Annals of Noninvasive Electrocardiology (May 2024)
Clinical significance of R‐wave amplitude in lead V1 and inferobasal myocardial infarction in patients with inferior wall myocardial infarction
Abstract
Abstract Objective To assess electrocardiogram (ECG) for risk stratification in inferior ST‐elevation myocardial infarction (STEMI) patients within 24 h. Methods Three hundred thirty‐four patients were divided into four ECG‐based groups: Group A: R V1 <0.3 mV with ST‐segment elevation (ST↑) V7–V9, Group B: R V1 <0.3 mV without ST↑ V7–V9, Group C: R V1 ≥0.3 mV with ST↑ V7–V9, and Group D: R V1 ≥0.3 mV without ST↑ V7–V9. Results Group A demonstrated the longest QRS duration, followed by Groups B, C, and D. ECG signs for right ventricle (RV) infarction were more common in Groups A and B (p < .01). ST elevation in V6, indicative of left ventricle (LV) lateral injury, was more higher in Group C than in Group A, while the ∑ST↑ V3R + V4R + V5R, representing RV infarction, showed the opposite trend (p < .05).

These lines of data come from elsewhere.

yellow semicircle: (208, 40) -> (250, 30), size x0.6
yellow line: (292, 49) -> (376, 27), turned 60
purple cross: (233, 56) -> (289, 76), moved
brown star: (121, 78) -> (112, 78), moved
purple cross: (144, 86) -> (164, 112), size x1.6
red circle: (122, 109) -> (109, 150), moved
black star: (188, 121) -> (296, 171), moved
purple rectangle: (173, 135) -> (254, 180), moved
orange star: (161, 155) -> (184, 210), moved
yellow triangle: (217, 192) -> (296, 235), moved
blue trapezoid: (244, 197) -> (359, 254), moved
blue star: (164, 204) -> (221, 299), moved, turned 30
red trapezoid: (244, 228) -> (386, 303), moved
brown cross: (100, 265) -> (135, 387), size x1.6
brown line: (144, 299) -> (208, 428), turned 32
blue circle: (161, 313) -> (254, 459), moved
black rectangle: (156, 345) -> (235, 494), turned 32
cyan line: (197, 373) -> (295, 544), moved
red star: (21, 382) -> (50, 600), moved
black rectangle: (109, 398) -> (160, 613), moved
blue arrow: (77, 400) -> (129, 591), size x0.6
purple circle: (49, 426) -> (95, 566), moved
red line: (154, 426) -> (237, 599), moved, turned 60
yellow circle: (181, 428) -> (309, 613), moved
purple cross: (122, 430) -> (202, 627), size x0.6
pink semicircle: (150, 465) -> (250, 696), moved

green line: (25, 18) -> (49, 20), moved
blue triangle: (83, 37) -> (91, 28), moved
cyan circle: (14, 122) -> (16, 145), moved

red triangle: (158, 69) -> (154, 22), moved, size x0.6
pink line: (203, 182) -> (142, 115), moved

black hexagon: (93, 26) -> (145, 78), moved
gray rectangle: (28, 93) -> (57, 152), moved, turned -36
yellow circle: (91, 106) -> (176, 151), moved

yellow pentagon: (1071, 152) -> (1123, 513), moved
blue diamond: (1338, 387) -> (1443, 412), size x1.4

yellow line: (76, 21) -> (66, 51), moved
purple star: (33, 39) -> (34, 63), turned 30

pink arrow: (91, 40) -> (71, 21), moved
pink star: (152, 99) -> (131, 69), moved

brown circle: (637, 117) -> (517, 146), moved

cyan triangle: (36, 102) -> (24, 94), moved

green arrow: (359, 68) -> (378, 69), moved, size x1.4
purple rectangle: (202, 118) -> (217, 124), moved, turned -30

The estimated LV infarct size from ECG was similar between Groups A and C, yet Group A had higher creatine kinase MB isoform (CK‐MB; p < .05). Cardiac troponin I (cTNI) was higher in Groups A and C than in B and D (p < .05 and p = .16, respectively). NT‐proBNP decreased across groups (p = .20), with the highest left ventricular ejection fraction (LVEF) observed in Group D (p < .05). Group A notably demonstrated more cardiac dysfunction within 4 h post‐onset. Conclusions For inferior STEMI patients, concurrent R V1 <0.3 mV with ST↑ V7–V9 suggests prolonged ventricular activation and notable myocardial damage. RV infarction's dominance over LV lateral injury might explain these observations.